In 2017, ten million people fell ill with TB – and 1.6 million died from the disease. In the same year, there were an estimated 558,000 new cases of drug-resistant infections. New treatment strategies are urgently needed to improve this already drastic scenario. TB is caused by Mycobacterium tuberculosis (Mtb), which spreads through the air. If a person breathes in tiny aerosols containing the bacteria, these can penetrate deep inside their lungs. Immune cells called macrophages usually act as the body’s first line of defence by engulfing and destroying harmful pathogens. But instead, Mtb can infect, survive and multiply inside these cells – making the disease particularly challenging to treat.
People with TB are usually given a powerful combination of oral antibiotics over several months. But this provides an opportunity for drug-resistant strains to emerge, particularly as people often do not complete the full course of treatment. Combining antibiotics with other drugs known as efflux transporters can help shorten treatment, reducing the likelihood of drug resistance. These work by increasing the concentration of antibiotics within infected macrophages. However, they can cause serious side effects in other parts of the body, hindering their usefulness. Over recent decades, researchers have been searching for ways to deliver treatments straight into the lungs. By targeting drugs directly to the infected macrophages, this could increase their effectiveness, reduce the likelihood of resistance. While at the same time, protect other parts of the body from unwanted side effects.
In a new study, published in Pharmaceutics, researchers were aiming to develop a new inhalable powder formulation that can target drugs to infected macrophages in the lungs.1 The researchers efficiently loaded sodium hyaluronate sub-micron particles with three drugs already used to treat TB – two antibiotics, rifampicin and isoniazid, and an efflux transporter known as verapamil.
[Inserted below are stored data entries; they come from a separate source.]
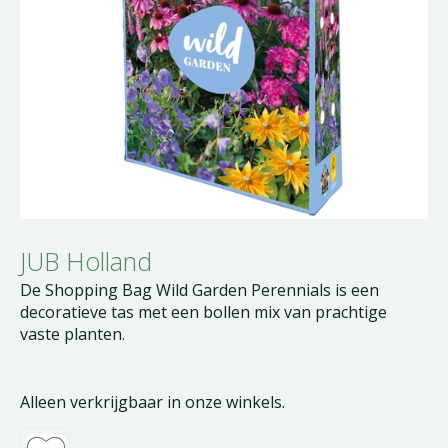
JUB Holland
De Shopping Bag Wild Garden Perennials is een
decoratieve tas met een bollen mix van prachtige
vaste planten.
Alleen verkrijgbaar in onze winkels.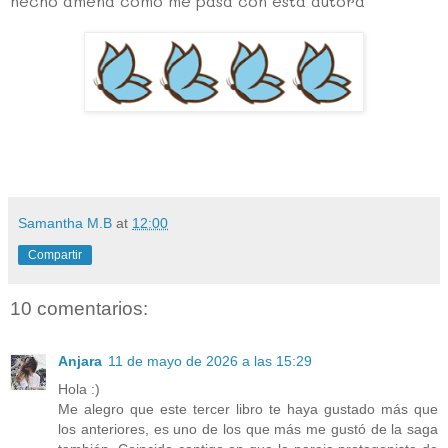
hecho amena como me pasa con esta autora
Samantha M.B
at
12:00
Compartir
10 comentarios:
Anjara
11 de mayo de 2026 a las 15:29
Hola :)
Me alegro que este tercer libro te haya gustado más que
los anteriores, es uno de los que más me gustó de la saga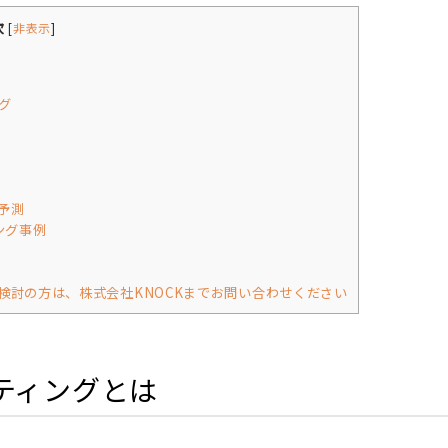
次
[
非表示
]
グ
予測
ング事例
検討の方は、株式会社KNOCKまでお問い合わせください
ティングとは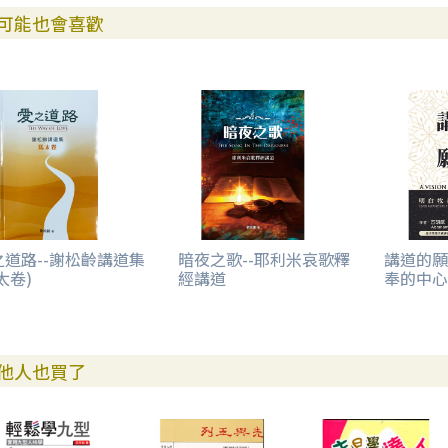
可能也會喜歡
之道路--謝松齡講道集
暗夜之歌--耶利米哀歌釋
講道的願
太卷)
經講道
奉的中心
他人也買了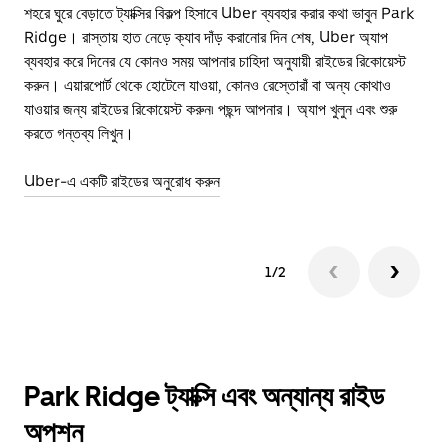
শহরে ঘুরে বেড়াতে ট্যাক্সির বিকল্প হিসাবে Uber ব্যবহার করার কথা ভাবুন Park
শহর
Ridge। রাস্তায় হাত নেড়ে ক্যাব দাঁড় করানোর দিন শেষ, Uber অ্যাপ
উপ
ব্যবহার করে দিনের যে কোনও সময় আপনার চাহিদা অনুযায়ী রাইডের রিকোয়েস্ট
সে
করুন। এয়ারপোর্ট থেকে হোটেলে যাওয়া, কোনও রেস্তোরাঁ বা অন্য কোথাও
যাওয়ার জন্য রাইডের রিকোয়েস্ট করুন৷ পছন্দ আপনার। অ্যাপ খুলুন এবং শুরু
স্ক
করতে গন্তব্য লিখুন।
Uber-এ একটি রাইডের অনুরোধ করুন
1/2
Park Ridge ট্যাক্সি এবং অন্যান্য রাইড
অপশন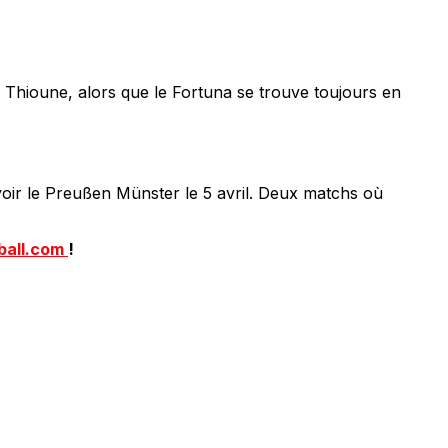
 Thioune, alors que le Fortuna se trouve toujours en
voir le Preußen Münster le 5 avril. Deux matchs où
ball.com
!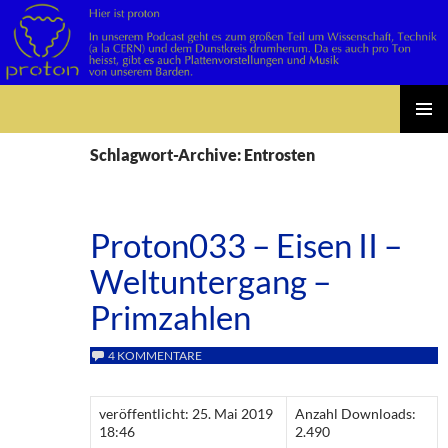
Suchen
Zum
PRIMÄR
Inhalt
Schlagwort-Archive: Entrosten
MENÜ
springen
Proton033 – Eisen II –
Weltuntergang –
Primzahlen
4 KOMMENTARE
veröffentlicht: 25. Mai 2019
Anzahl Downloads:
18:46
2.490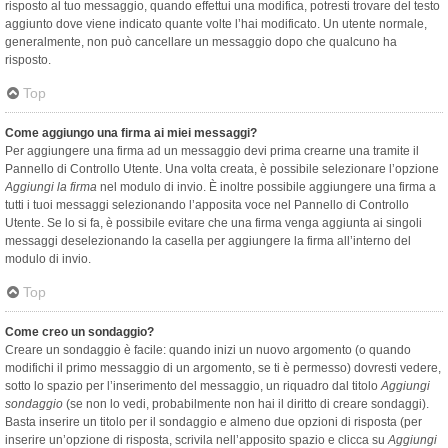
risposto al tuo messaggio, quando effettui una modifica, potresti trovare del testo
aggiunto dove viene indicato quante volte l’hai modificato. Un utente normale,
generalmente, non può cancellare un messaggio dopo che qualcuno ha
risposto.
Top
Come aggiungo una firma ai miei messaggi?
Per aggiungere una firma ad un messaggio devi prima crearne una tramite il
Pannello di Controllo Utente. Una volta creata, è possibile selezionare l’opzione
Aggiungi la firma
nel modulo di invio. È inoltre possibile aggiungere una firma a
tutti i tuoi messaggi selezionando l’apposita voce nel Pannello di Controllo
Utente. Se lo si fa, è possibile evitare che una firma venga aggiunta ai singoli
messaggi deselezionando la casella per aggiungere la firma all’interno del
modulo di invio.
Top
Come creo un sondaggio?
Creare un sondaggio è facile: quando inizi un nuovo argomento (o quando
modifichi il primo messaggio di un argomento, se ti è permesso) dovresti vedere,
sotto lo spazio per l’inserimento del messaggio, un riquadro dal titolo
Aggiungi
sondaggio
(se non lo vedi, probabilmente non hai il diritto di creare sondaggi).
Basta inserire un titolo per il sondaggio e almeno due opzioni di risposta (per
inserire un’opzione di risposta, scrivila nell’apposito spazio e clicca su
Aggiungi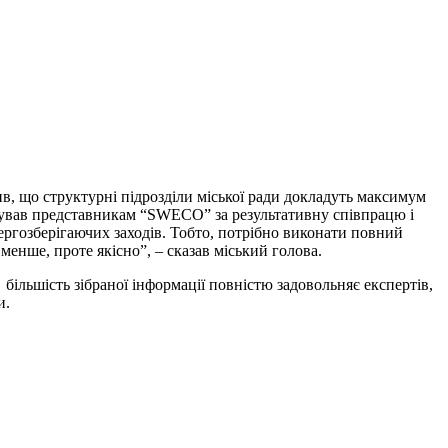
в, що структурні підрозділи міської ради докладуть максимум
якував представникам “SWECO” за результативну співпрацю і
ергозберігаючих заходів. Тобто, потрібно виконати повний
менше, проте якісно”, – сказав міський голова.
 більшість зібраної інформації повністю задовольняє експертів,
и.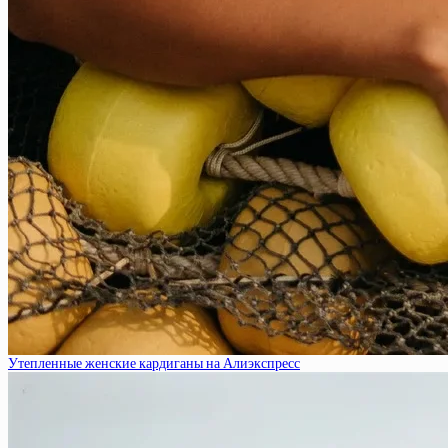
Утепленные женские кардиганы на Алиэкспресс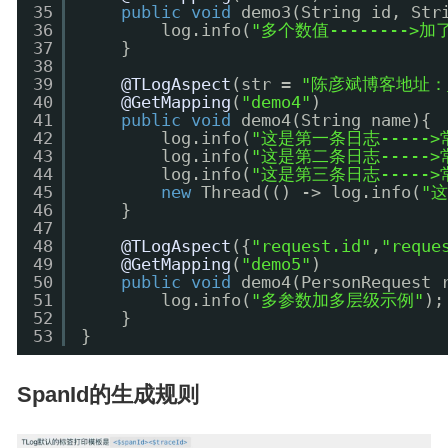
35
public
void
demo3(String id, Str
36
log.info(
"多个数值-------->加了
37
}
38
39
@TLogAspect
(str = 
"陈彦斌博客地址：
40
@GetMapping
(
"demo4"
)
41
public
void
demo4(String name){
42
log.info(
"这是第一条日志-----
43
log.info(
"这是第二条日志-----
44
log.info(
"这是第三条日志-----
45
new
Thread(() -> log.info(
"
46
}
47
48
@TLogAspect
({
"request.id"
,
"reque
49
@GetMapping
(
"demo5"
)
50
public
void
demo4(PersonRequest 
51
log.info(
"多参数加多层级示例"
);
52
}
53
}
SpanId的生成规则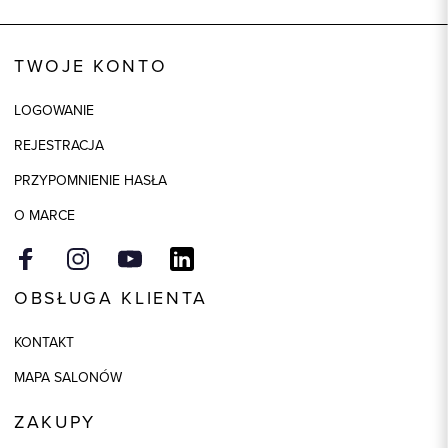
Wysyłka
Dostępny wkrótce
Kod produktu:
84778
TWOJE KONTO
Skład tkaniny
93% Wiskoza, 7% Elastan
LOGOWANIE
Model
regular
REJESTRACJA
Kolor
niebieski
PRZYPOMNIENIE HASŁA
O MARCE
OBSŁUGA KLIENTA
KONTAKT
MAPA SALONÓW
ZAKUPY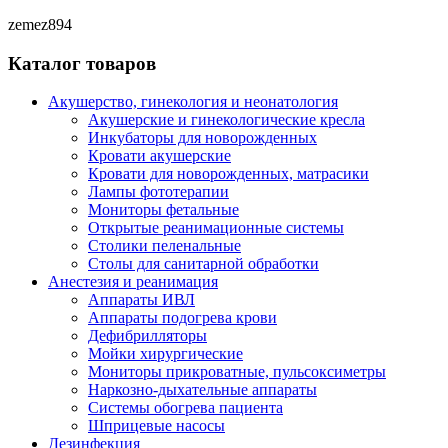
zemez894
Каталог товаров
Акушерство, гинекология и неонатология
Акушерские и гинекологические креслa
Инкубаторы для новорожденных
Кровати акушерские
Кровати для новорожденных, матрасики
Лампы фототерапии
Мониторы фетальные
Открытые реанимационные системы
Столики пеленальные
Столы для санитарной обработки
Анестезия и реанимация
Аппараты ИВЛ
Аппараты подогрева крови
Дефибрилляторы
Мойки хирургические
Мониторы прикроватные, пульсоксиметры
Наркозно-дыхательные аппараты
Системы обогрева пациента
Шприцевые насосы
Дезинфекция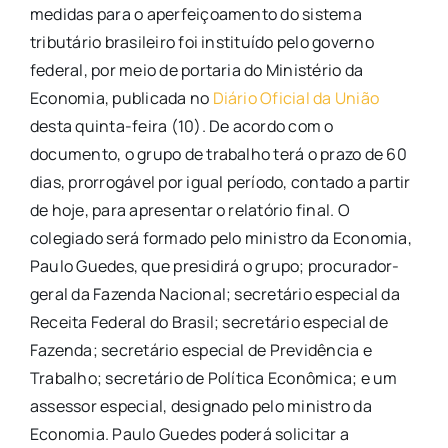
medidas para o aperfeiçoamento do sistema
tributário brasileiro foi instituído pelo governo
federal, por meio de portaria do Ministério da
Economia, publicada no
Diário Oficial da União
desta quinta-feira (10). De acordo com o
documento, o grupo de trabalho terá o prazo de 60
dias, prorrogável por igual período, contado a partir
de hoje, para apresentar o relatório final. O
colegiado será formado pelo ministro da Economia,
Paulo Guedes, que presidirá o grupo; procurador-
geral da Fazenda Nacional; secretário especial da
Receita Federal do Brasil; secretário especial de
Fazenda; secretário especial de Previdência e
Trabalho; secretário de Política Econômica; e um
assessor especial, designado pelo ministro da
Economia. Paulo Guedes poderá solicitar a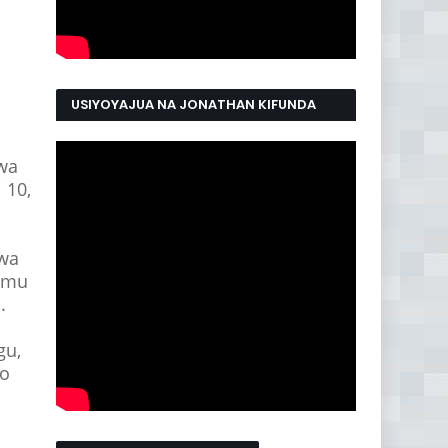
USIYOYAJUA NA JONATHAN KIFUNDA
MANYAMA
wa
 10,
kwa
emu
.
gu,
ho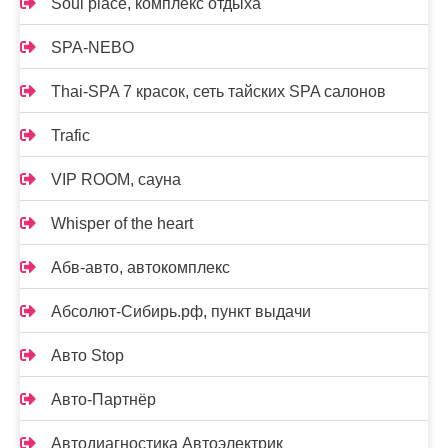
Soul place, комплекс отдыха
SPA-NEBO
Thai-SPA 7 красок, сеть тайских SPA салонов
Trafic
VIP ROOM, сауна
Whisper of the heart
Абв-авто, автокомплекс
Абсолют-Сибирь.рф, пункт выдачи
Авто Stop
Авто-Партнёр
Автодиагностика Автоэлектрик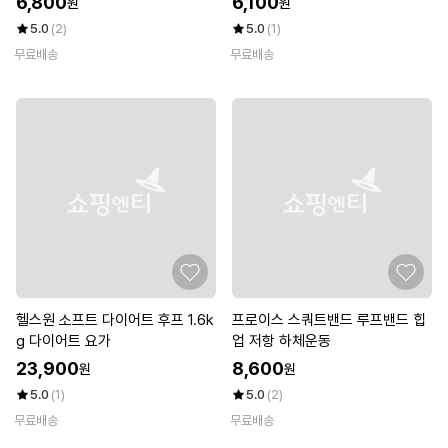
6,800
6,100
원
원
5.0
(2)
5.0
(1)
무료배송
무료배송
헬스원 소프트 다이어트 후프 1.6k
프로이스 스쿼트밴드 루프밴드 힙
g 다이어트 요가
업 저항 하체운동
23,900
8,600
원
원
5.0
(1)
5.0
(2)
무료배송
무료배송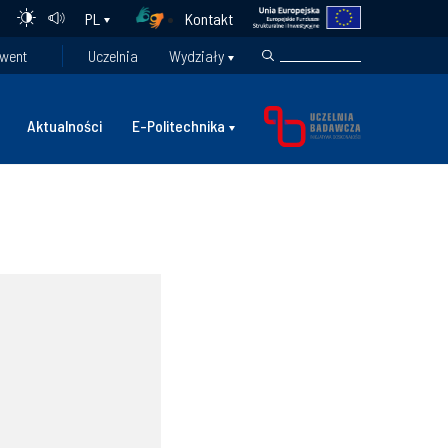
Kontakt
PL
went
Uczelnia
Wydziały
Aktualności
E-Politechnika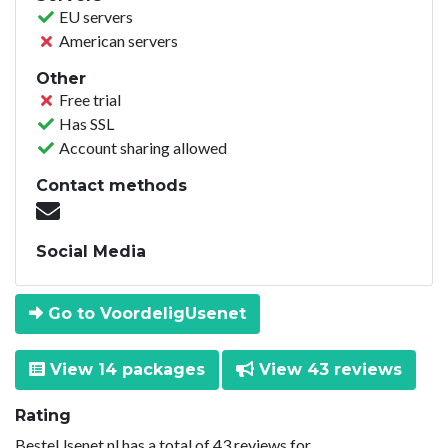
EU servers
American servers
Other
Free trial
Has SSL
Account sharing allowed
Contact methods
Social Media
Go to VoordeligUsenet
View 14 packages
View 43 reviews
Rating
BesteUsenet.nl has a total of 43 reviews for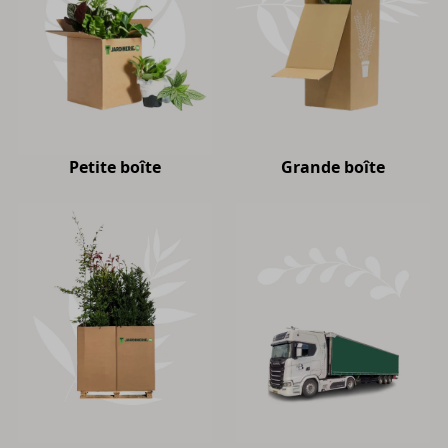
Petite boîte
Grande boîte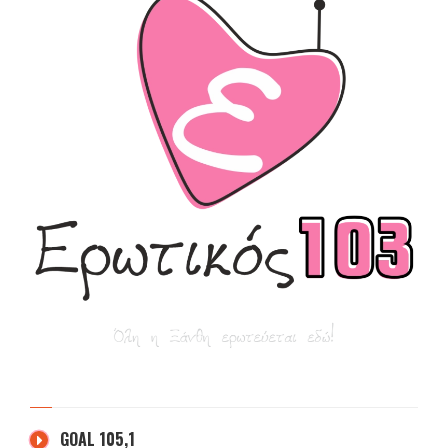
GOAL 105,1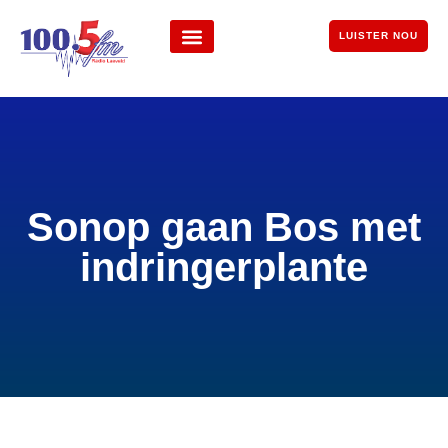
LUISTER NOU
Sonop gaan Bos met
indringerplante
They then used spray drying to transform these into highly breathable microparticles – and showed they can regenerate back to their original size upon contact with water and release the drugs in a slow, sustained manner. Finally, they showed that two different formulations – either with or without verapamil - showed antimicrobial activity. They both showed powerful bactericidal effects against antibiotic-susceptible Mtb – and importantly, they were also effective on drug-resistant strains. The researchers used ultrapure water generated from an ELGA Purelab® Flex laboratory water purification system for their experiments, reducing the risk of introducing contaminants that may affect their results.
These results show the promise of this new platform for the delivery of antibiotics directly into the lungs for the treatment of Mtb infections, irrespective of their drug resistance profile. The main advantage of the encapsulated formulations is that they can reach, deposit and concentrate high drug doses within infected macrophages. It has the potential to cause fewer side effects, which is an important factor for long-term treatments. The next steps will involve optimising drug concentration to maximise the effectiveness of the formulation with the lowest possible toxicity profiles – followed by further validation and confirmation both in vitro and in vivo.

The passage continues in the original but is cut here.